AIM OF THE EXERCISE:
Would you retype exactly the lines below, starting with the one that has "Les jeux de société à thèm" and going on through the one that has "জনপ্রিয় সংবাদ", with no pictures and nothing else?

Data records
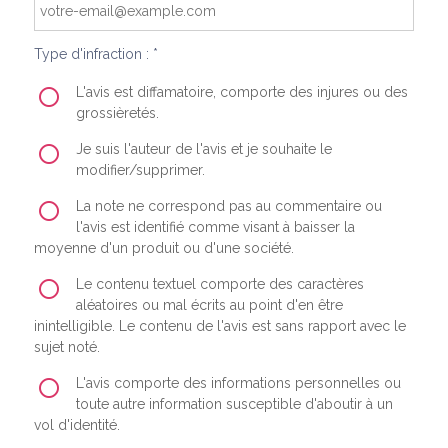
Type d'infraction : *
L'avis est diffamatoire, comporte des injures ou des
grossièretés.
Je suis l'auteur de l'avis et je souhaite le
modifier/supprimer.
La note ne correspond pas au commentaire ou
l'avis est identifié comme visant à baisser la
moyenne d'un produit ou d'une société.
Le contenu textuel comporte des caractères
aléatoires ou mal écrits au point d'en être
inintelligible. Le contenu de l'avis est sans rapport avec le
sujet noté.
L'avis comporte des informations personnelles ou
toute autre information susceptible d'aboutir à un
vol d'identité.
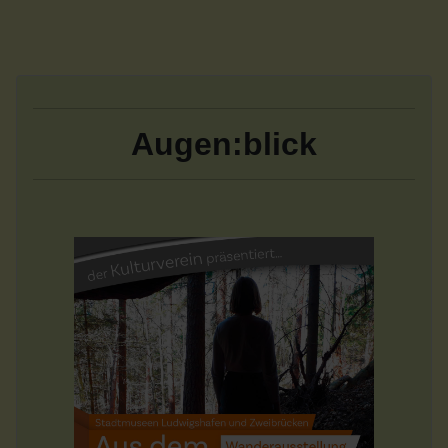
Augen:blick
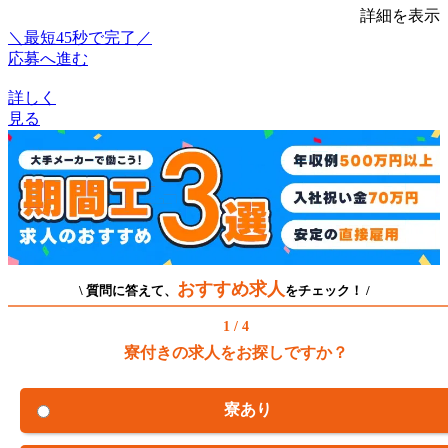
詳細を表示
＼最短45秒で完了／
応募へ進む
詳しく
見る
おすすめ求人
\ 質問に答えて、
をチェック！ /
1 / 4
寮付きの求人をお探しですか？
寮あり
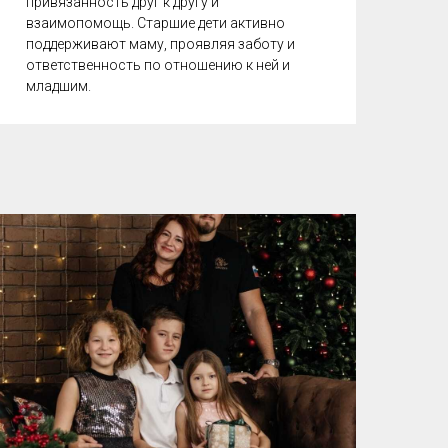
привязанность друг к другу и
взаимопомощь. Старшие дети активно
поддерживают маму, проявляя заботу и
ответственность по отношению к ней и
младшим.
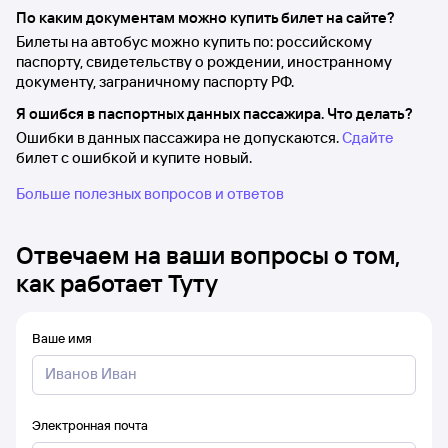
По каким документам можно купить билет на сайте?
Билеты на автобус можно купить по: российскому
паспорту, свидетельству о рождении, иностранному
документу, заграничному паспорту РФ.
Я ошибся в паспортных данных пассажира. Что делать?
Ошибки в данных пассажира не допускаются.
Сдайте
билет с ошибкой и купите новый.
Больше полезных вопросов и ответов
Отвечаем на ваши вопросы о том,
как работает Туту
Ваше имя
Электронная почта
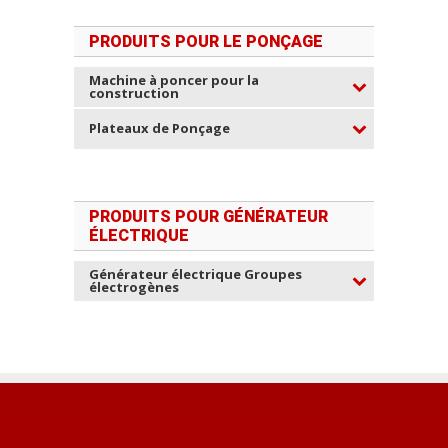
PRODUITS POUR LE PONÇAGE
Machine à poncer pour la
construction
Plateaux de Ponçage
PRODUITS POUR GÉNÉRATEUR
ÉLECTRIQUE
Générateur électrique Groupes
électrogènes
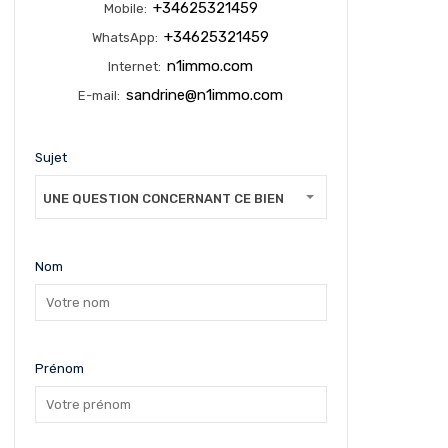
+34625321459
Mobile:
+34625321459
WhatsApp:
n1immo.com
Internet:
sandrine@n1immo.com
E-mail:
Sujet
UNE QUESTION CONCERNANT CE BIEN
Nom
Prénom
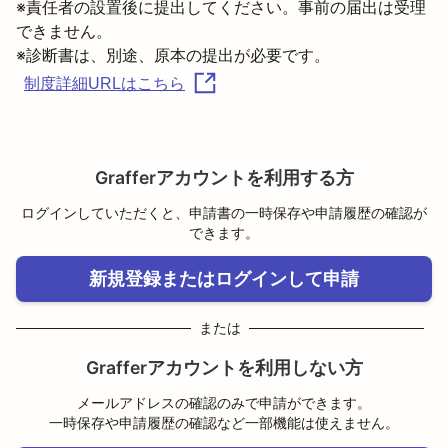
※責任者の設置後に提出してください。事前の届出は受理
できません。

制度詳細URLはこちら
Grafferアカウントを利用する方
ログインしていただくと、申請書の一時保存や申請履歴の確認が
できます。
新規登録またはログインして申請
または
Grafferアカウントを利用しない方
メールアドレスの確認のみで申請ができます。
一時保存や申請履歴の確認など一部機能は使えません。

---

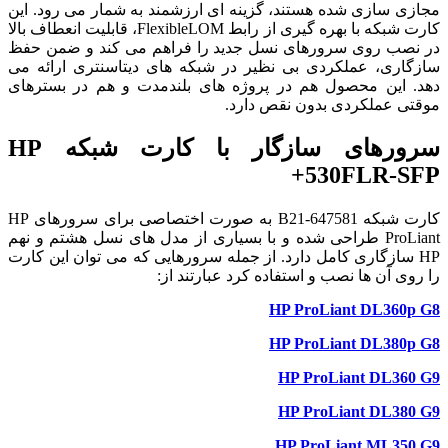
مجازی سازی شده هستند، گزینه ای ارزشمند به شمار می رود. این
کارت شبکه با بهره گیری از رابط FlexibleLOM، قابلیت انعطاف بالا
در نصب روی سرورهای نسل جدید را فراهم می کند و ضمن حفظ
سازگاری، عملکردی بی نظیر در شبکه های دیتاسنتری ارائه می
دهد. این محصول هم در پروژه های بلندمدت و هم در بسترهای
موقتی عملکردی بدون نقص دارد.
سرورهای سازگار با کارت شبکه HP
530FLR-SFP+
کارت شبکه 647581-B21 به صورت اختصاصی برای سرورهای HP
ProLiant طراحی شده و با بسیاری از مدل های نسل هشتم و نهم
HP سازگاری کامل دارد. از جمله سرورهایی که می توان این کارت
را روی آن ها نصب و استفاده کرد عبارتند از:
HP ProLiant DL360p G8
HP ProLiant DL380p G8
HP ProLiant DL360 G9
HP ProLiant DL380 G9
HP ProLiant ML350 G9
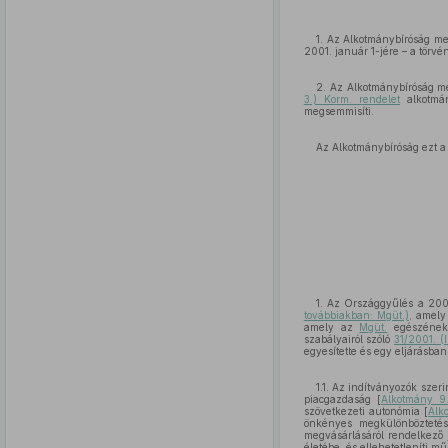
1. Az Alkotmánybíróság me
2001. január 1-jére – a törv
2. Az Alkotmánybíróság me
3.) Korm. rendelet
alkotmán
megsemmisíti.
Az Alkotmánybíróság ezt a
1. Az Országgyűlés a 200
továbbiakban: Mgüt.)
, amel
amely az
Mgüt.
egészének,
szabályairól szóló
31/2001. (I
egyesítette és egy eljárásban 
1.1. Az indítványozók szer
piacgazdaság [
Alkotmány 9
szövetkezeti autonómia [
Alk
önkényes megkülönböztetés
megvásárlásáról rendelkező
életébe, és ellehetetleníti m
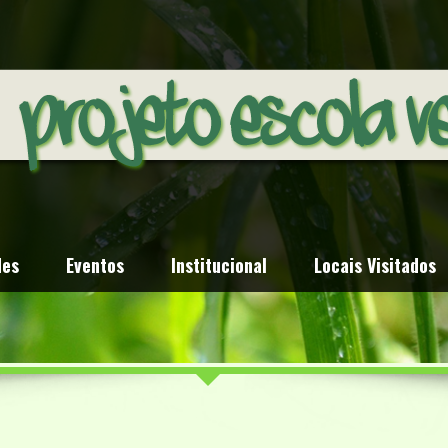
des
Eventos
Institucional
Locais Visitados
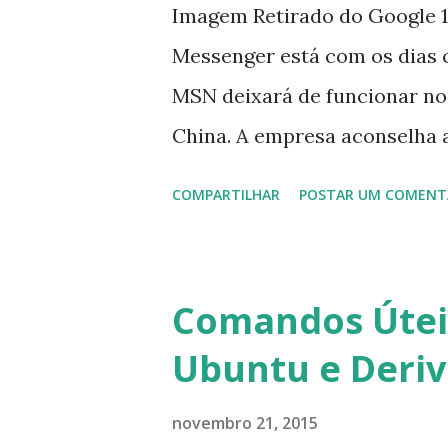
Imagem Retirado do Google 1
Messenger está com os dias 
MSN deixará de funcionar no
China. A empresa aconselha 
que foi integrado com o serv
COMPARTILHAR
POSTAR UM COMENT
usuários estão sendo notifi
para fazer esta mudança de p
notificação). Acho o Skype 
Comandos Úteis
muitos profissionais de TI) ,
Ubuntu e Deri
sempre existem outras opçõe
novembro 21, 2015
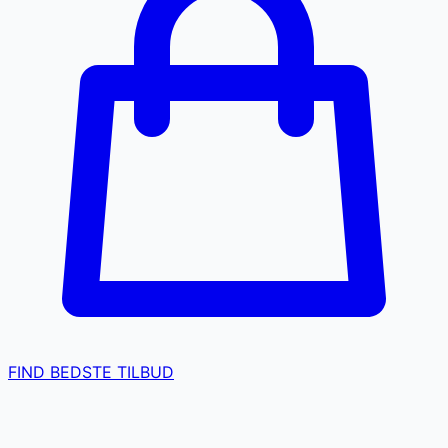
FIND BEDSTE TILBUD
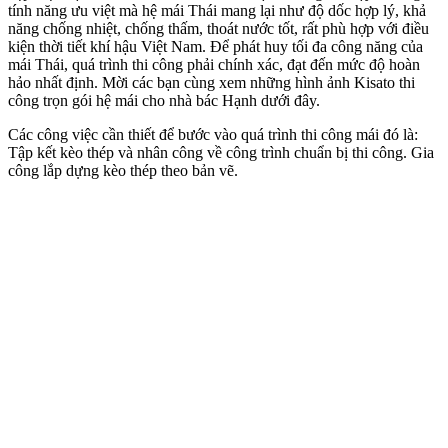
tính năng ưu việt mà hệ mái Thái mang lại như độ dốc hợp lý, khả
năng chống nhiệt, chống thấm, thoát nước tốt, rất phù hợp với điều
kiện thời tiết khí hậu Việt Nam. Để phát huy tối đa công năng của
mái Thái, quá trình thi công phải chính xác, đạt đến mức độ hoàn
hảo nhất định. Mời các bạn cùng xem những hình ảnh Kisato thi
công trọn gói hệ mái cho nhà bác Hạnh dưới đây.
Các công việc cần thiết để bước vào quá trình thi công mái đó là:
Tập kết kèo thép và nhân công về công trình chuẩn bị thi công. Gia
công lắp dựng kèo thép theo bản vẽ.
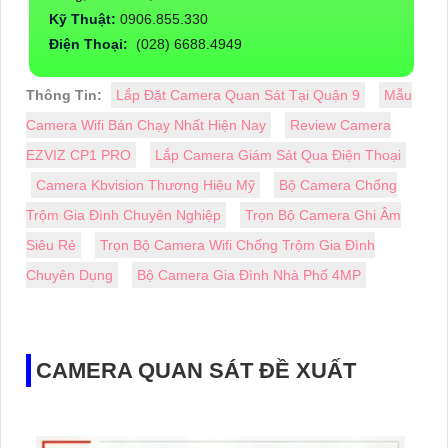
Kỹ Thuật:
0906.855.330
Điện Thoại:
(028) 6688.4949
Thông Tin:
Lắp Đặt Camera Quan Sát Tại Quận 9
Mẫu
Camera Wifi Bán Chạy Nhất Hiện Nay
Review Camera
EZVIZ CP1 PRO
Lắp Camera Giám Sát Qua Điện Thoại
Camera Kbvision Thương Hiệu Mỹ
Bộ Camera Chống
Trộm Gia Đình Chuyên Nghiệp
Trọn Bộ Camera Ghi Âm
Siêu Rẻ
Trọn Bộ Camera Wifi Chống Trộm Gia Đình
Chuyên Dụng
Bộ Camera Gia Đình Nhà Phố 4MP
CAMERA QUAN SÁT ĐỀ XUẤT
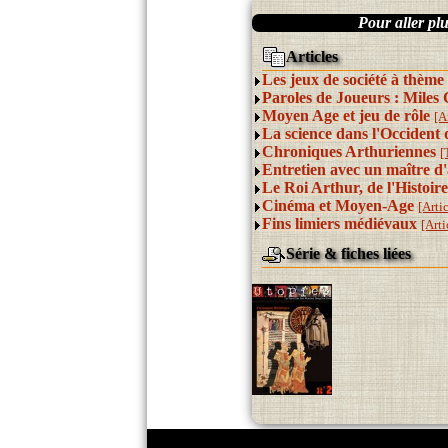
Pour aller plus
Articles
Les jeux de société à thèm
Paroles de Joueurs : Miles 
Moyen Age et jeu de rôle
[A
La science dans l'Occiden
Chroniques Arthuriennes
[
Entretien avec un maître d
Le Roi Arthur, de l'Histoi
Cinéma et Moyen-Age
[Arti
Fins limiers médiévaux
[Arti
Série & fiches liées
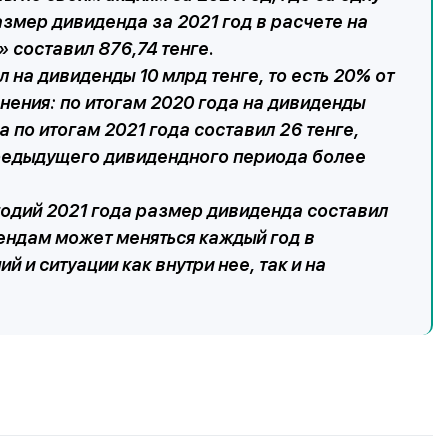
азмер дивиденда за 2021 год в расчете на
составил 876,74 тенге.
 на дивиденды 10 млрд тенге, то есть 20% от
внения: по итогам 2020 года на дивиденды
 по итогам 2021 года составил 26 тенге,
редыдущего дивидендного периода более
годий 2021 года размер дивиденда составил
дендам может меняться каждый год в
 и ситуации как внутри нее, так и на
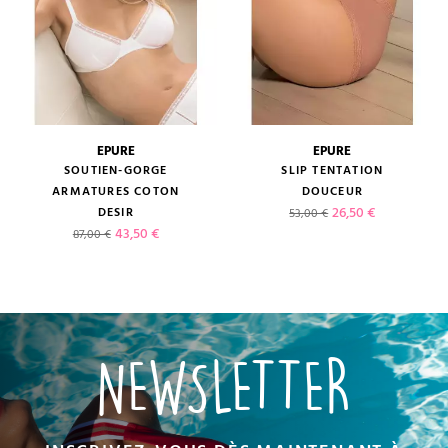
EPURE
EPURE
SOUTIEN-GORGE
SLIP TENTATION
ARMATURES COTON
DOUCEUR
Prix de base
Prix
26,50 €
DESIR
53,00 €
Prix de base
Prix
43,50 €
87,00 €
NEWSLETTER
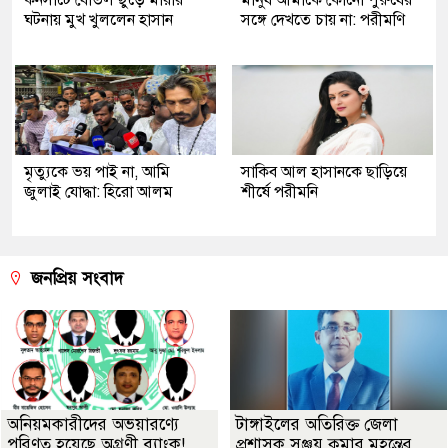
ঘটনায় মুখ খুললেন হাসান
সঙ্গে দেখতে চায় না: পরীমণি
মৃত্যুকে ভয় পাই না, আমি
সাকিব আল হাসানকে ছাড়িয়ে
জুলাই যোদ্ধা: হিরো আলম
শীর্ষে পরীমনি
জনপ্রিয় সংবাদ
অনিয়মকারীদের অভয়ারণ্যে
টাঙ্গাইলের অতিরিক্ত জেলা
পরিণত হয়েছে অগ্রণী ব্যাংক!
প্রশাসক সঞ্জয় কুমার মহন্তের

--

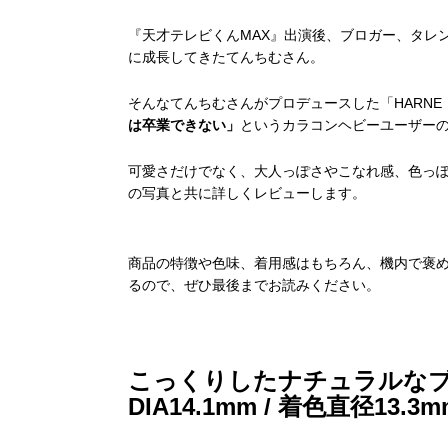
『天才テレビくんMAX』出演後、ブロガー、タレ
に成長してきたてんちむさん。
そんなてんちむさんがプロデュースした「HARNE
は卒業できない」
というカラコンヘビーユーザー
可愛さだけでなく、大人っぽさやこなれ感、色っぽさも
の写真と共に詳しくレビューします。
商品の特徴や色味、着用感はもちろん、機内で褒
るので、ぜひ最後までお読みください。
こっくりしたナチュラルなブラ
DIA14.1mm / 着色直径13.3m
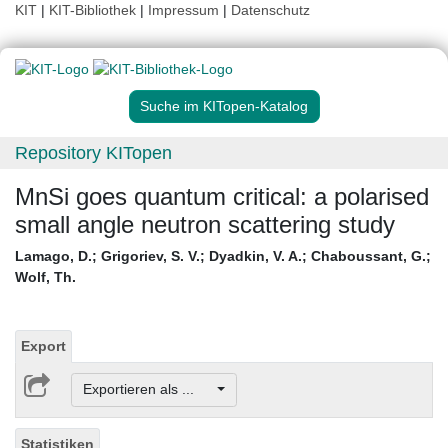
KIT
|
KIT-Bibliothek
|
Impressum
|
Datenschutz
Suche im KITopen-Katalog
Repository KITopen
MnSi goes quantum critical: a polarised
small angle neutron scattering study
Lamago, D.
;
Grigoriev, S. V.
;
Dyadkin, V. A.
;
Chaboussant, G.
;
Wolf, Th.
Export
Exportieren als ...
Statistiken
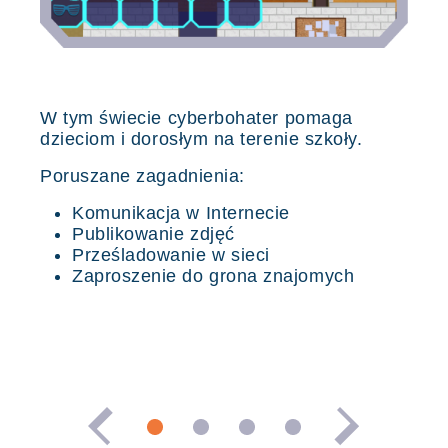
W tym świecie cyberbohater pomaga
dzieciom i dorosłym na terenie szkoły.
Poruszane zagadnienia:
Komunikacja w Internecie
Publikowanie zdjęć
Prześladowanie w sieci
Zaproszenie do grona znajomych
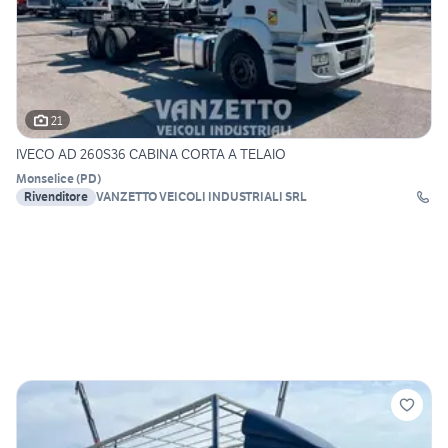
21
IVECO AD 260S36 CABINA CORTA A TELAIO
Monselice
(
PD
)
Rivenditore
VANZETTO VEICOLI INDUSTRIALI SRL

RESULT OF THIS EXERCISE:
Les jeux de société à thèm
Paroles de Joueurs : Miles 
Moyen Age et jeu de rôle
[A
La science dans l'Occiden
Chroniques Arthuriennes
[
Entretien avec un maître d
Le Roi Arthur, de l'Histoi
Cinéma et Moyen-Age
[Arti
Fins limiers médiévaux
[Arti
Série & fiches liées
азмер дивиденда за 2021 год в расчете на
составил 876,74 тенге.
 на дивиденды 10 млрд тенге, то есть 20% от
внения: по итогам 2020 года на дивиденды
 по итогам 2021 года составил 26 тенге,
редыдущего дивидендного периода более
годий 2021 года размер дивиденда составил
дендам может меняться каждый год в
 и ситуации как внутри нее, так и на
EPURE
EPURE
SOUTIEN-GORGE
SLIP TENTATION
ARMATURES COTON
DOUCEUR
Prix de base
Prix
26,50 €
DESIR
53,00 €
Prix de base
Prix
43,50 €
87,00 €
NEWSLETTER
ঘটনায় মুখ খুললেন হাসান
সঙ্গে দেখতে চায় না: পরীমণি
মৃত্যুকে ভয় পাই না, আমি
সাকিব আল হাসানকে ছাড়িয়ে
জুলাই যোদ্ধা: হিরো আলম
শীর্ষে পরীমনি
জনপ্রিয় সংবাদ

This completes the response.